Os números fazem parte de uma convenção aeroportuária internacional, e significam (simplesmente) o ângulo marcado pela bússola dos aviões ao sobrevoar aquele ponto do planeta.
Resumindo grosseiramente, ajuda muito os pilotos a saber que estão pousando onde realmente estão. Ou onde deveriam estar.
Ângulos, como se aprende facilmente nas aulas de geometria, vão de 1 a 360. Para facilitar a vida dos pilotos, o número é dividido por dez, ou seja, a marcação pode ir de 01 a 36.
As letras identificam as pistas do aeroporto, quando mais de uma. A pista da esquerda recebe um “L” (de left, em inglês), e a da direita um “R” (de right). Se houver uma terceira pista ganha um “C” (de center). Como se aprende facilmente nas aulinhas de inglês.
Terminado o mistério, apesar de ter curtido a ideia das maritacas, saiba que o Aeroporto de São Paulo possuía desde 1985 as letras L e R, com os números 27 e 09. Com o “pulinho”, algo precisou ser feito. Entre a noite de 7 de setembro de 2022, e a madrugada do dia 8, todas as operações do aeroporto foram suspensas. Equipes de manutenção entraram em ação e repintaram os pontos como 28 e 10.
Isso não costuma acontecer com frequência. Aliás, é um evento bastante raro. É a primeira vez em que esse procedimento foi adotado em Cumbica. E conforme constatado na maioria dos registros, foi de longe o aeroporto mais afetado nesta ocasião.
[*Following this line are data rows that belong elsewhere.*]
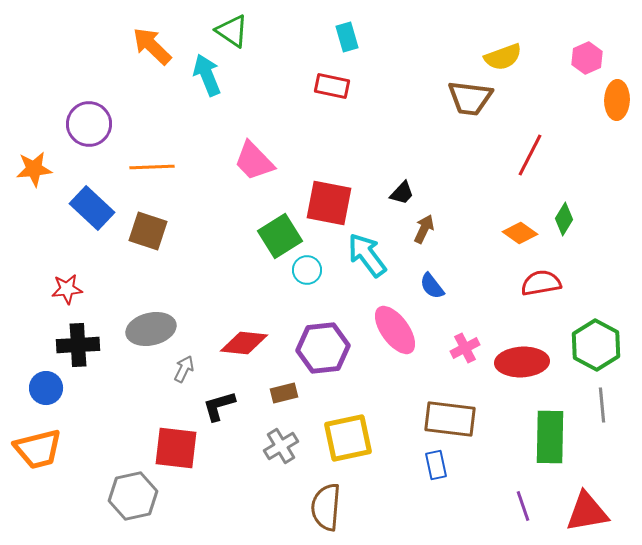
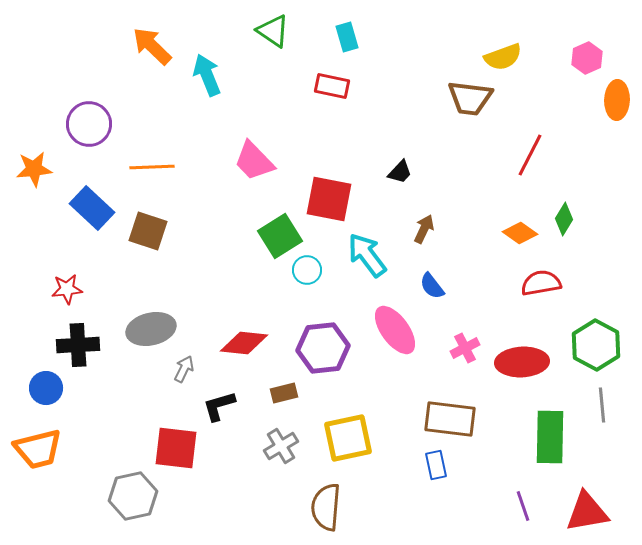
green triangle at (232, 31): moved 41 px right
black trapezoid at (402, 193): moved 2 px left, 21 px up
red square at (329, 203): moved 4 px up
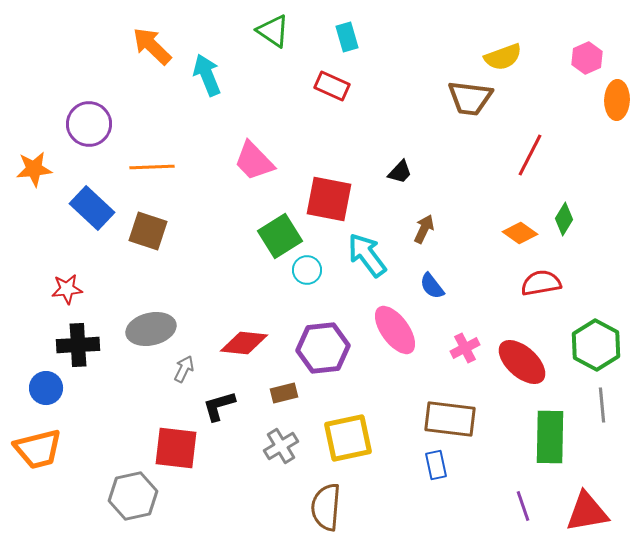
red rectangle at (332, 86): rotated 12 degrees clockwise
red ellipse at (522, 362): rotated 45 degrees clockwise
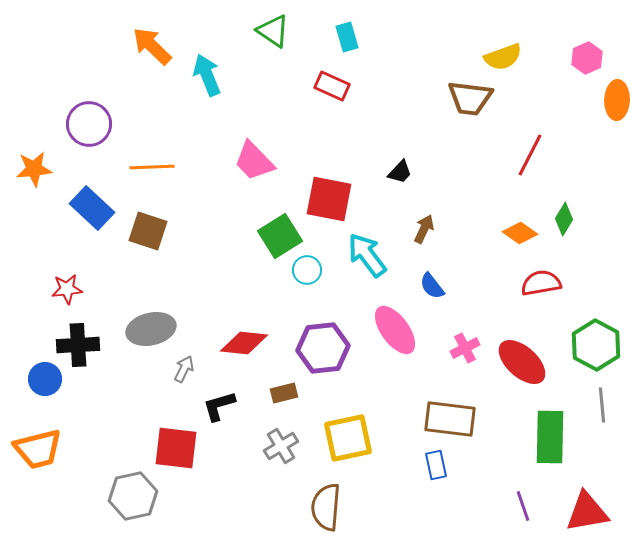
blue circle at (46, 388): moved 1 px left, 9 px up
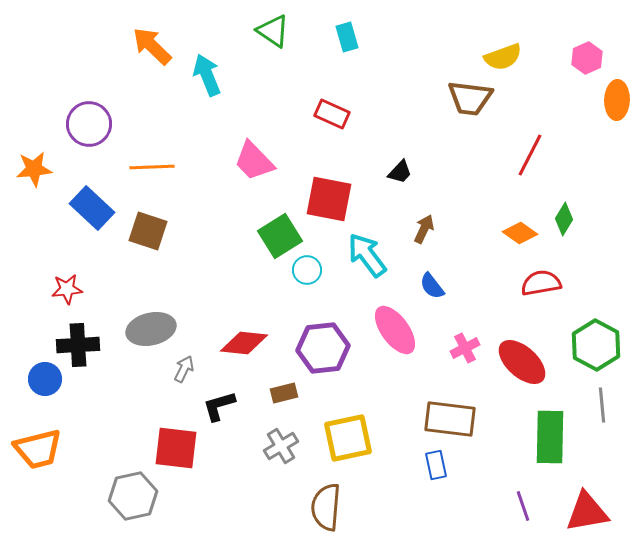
red rectangle at (332, 86): moved 28 px down
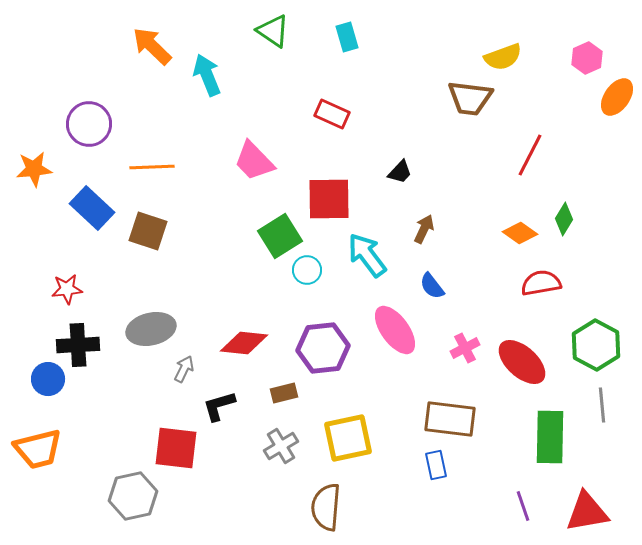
orange ellipse at (617, 100): moved 3 px up; rotated 33 degrees clockwise
red square at (329, 199): rotated 12 degrees counterclockwise
blue circle at (45, 379): moved 3 px right
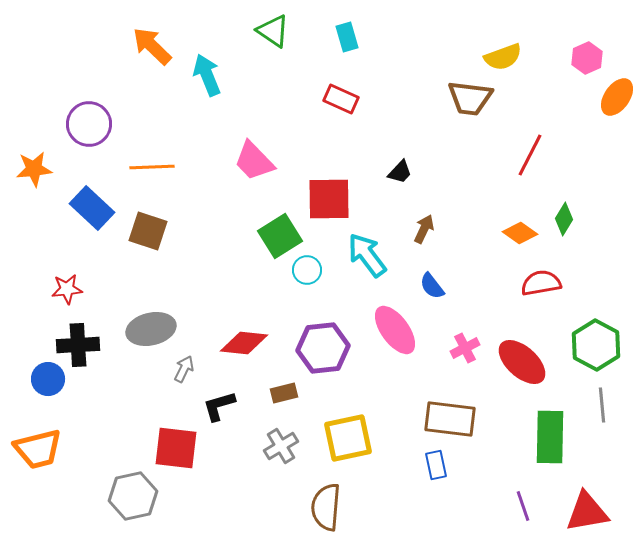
red rectangle at (332, 114): moved 9 px right, 15 px up
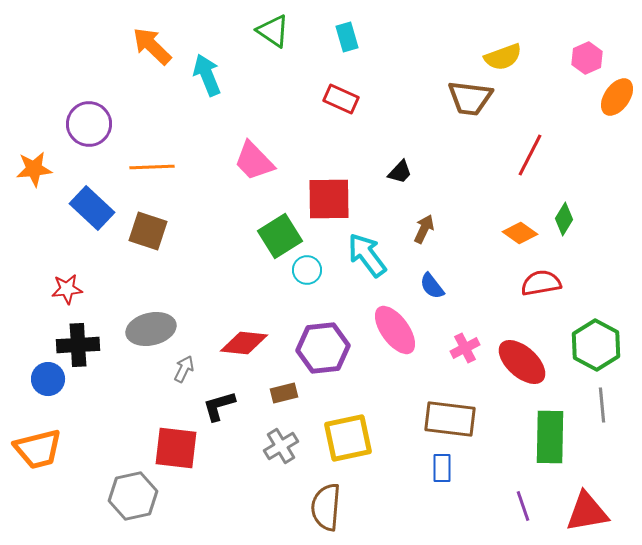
blue rectangle at (436, 465): moved 6 px right, 3 px down; rotated 12 degrees clockwise
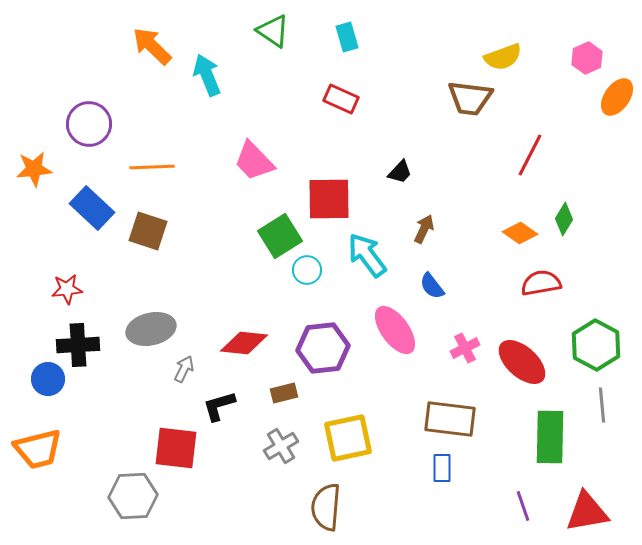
gray hexagon at (133, 496): rotated 9 degrees clockwise
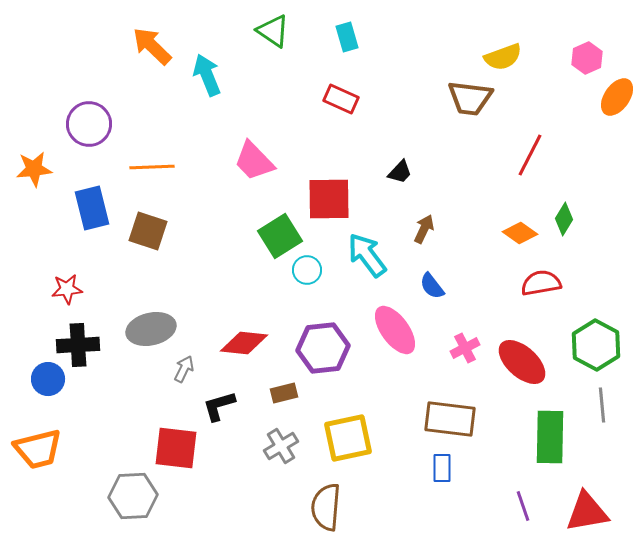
blue rectangle at (92, 208): rotated 33 degrees clockwise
Como se pôde perceber, o campo magnético da Terra deu uma inclinadinha básica de um grau para a direita. Mesmo com a tecnologia atual, é importantíssimo manter a velha bússola (e suas indicações) em ordem, para evitar que a aviação comercial se perca por aí. Assim como as pobres renas do Papai Noel.
Este artigo foi escrito por Arthur Ankerkrone e publicado originalmente em Prensa.li.